Hmm... meaning the corrupted area was not touched by the running fs.
Because if it had, the fs would have been remounted ro with a message
asking the user to run fsck.
Remember, ocfs2 is a journaled fs. So there is no need to run fsck
on a regular basis. If a node dies, the surviving node recovers the dead
node (replays it journal). So the parallel with a local fs is just not
there. For example, even with ext3, when its fsck runs on boot, it merely
replays the journal. But yes, it has other triggers like number of mounts
and time since the last fsck that cause it to run the force fsck.
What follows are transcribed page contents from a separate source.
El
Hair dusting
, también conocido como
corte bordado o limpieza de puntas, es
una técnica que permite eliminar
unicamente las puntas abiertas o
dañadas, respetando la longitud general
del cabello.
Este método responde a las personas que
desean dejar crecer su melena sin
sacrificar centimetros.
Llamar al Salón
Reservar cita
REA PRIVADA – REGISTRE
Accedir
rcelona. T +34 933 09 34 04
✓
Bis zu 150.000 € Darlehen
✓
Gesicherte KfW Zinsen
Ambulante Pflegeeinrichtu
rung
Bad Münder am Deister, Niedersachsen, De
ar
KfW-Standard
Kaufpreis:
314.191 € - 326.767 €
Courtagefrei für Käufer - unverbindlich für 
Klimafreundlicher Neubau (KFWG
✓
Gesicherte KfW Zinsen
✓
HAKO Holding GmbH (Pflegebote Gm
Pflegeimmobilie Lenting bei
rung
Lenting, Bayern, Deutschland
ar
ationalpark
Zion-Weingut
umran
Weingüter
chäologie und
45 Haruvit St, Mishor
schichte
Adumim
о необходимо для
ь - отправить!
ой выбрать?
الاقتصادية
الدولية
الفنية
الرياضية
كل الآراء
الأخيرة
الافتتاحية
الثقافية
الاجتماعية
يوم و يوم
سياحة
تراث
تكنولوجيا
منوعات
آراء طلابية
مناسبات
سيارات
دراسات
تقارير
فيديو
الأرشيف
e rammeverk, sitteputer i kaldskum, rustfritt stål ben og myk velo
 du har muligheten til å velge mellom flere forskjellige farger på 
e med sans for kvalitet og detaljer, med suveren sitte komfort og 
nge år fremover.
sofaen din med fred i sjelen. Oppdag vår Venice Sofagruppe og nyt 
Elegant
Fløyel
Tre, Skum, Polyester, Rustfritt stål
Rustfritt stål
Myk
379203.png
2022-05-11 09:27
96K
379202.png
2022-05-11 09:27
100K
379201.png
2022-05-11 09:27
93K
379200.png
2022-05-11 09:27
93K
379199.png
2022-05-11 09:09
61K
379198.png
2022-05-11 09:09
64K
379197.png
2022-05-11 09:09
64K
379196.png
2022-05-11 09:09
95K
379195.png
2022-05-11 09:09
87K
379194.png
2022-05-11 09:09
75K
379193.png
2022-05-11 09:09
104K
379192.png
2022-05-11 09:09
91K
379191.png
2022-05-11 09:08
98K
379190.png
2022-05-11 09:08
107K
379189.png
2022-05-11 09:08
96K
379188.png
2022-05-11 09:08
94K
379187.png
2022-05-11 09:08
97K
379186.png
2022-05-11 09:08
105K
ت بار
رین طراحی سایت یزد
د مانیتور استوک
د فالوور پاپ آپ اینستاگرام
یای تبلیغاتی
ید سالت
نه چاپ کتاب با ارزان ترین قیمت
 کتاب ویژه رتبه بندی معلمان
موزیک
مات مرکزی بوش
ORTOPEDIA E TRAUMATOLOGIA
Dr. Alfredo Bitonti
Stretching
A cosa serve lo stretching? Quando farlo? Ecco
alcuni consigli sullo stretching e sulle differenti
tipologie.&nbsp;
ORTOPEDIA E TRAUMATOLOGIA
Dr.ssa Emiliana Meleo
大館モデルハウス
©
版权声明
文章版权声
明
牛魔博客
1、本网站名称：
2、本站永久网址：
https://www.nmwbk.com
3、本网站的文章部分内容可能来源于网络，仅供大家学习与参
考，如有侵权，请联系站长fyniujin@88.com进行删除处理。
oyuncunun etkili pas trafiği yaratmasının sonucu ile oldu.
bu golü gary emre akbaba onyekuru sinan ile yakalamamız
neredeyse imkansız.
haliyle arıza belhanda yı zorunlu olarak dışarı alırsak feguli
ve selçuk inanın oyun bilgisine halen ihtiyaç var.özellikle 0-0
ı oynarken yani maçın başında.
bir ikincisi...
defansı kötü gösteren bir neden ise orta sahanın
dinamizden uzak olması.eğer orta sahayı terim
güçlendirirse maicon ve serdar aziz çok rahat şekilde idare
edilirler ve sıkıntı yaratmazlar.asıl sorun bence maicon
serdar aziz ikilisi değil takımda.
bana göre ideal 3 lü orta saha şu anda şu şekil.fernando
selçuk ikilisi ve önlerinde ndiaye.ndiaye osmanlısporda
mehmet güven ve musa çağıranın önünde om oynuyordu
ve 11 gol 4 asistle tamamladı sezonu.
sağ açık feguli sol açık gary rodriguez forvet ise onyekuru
While the number of mounts does not work for us, we could implement
something
with the time since last fsck run, and run force fsck during mount, whenever
the fs gets the opportunity to do so. Some thing to think about.
Sunil
Henrik Carlqvist wrote:> Thanks for a great file system!
>
> I have a two-node cluster working as a HA NFS server. This system has
> worked fine for almost a year, but recently I found that an ocfs2 file
> system had been corrupted and needed to be repaired with fsck.ocfs2.
>
> Even though I don't think that any data was lost I found that 4 of my
14
> ocfs2 partitions had some errors which were corrected by fsck.ocfs2. I
> then realized that these errors probably had been there since a rather
> long time ago when an UPS broke down. I also found that on my system fsck
> is never run on the ocfs2 file systems at reboot unless some kind of
> manual work was done to run fsck.
>
> On my Slackware system fsck is supposed to be run at an early stage in the
> boot scripts, but this doesn't apply to the ocfs2 file systems as o2cb
> hasn't been started at that time. At a late stage in the boot process
> /etc/init.d/o2cb and /etc/init.d/ocfs2 is called from rc.local. However
> the ocfs2 scripts mounts the file systems without checking them even
> if they haven't been cleanly unmounted.
>
> I realize that adding fsck.ocfs2 to the startup scripts might be a non
> trivial task, there are a few scenarios that has to be handled:
>
> 1) A nice controlled reboot of one node while the other node is running
>
> 2) Nice controlled reboot of both nodes at the same time
>
> 3) One node crashing for some reason while the other node is running
>
> 4) Both nodes crashing and rebooting at the same time
>
> Would it be OK to run fsck.ocfs2 on both nodes after the call to o2cb but
> before the call to /etc/init.d/ocfs2?
>
> If one node is still running I suppose that o2cb will prevent fsck.ocfs2
> from running as a node has the file systems mounted?
>
> What if both nodes reboot at the same time? Will o2cb make sure that only
> one node runs fsck on each file system? If one node tries to mount a file
> system which the other node is still running fsck on, will this mounting
> be delayed or aborted by o2cb?
>
> Thanks in advance for any advice regarding fsck and ocfs2!
>
> regards Henrik
>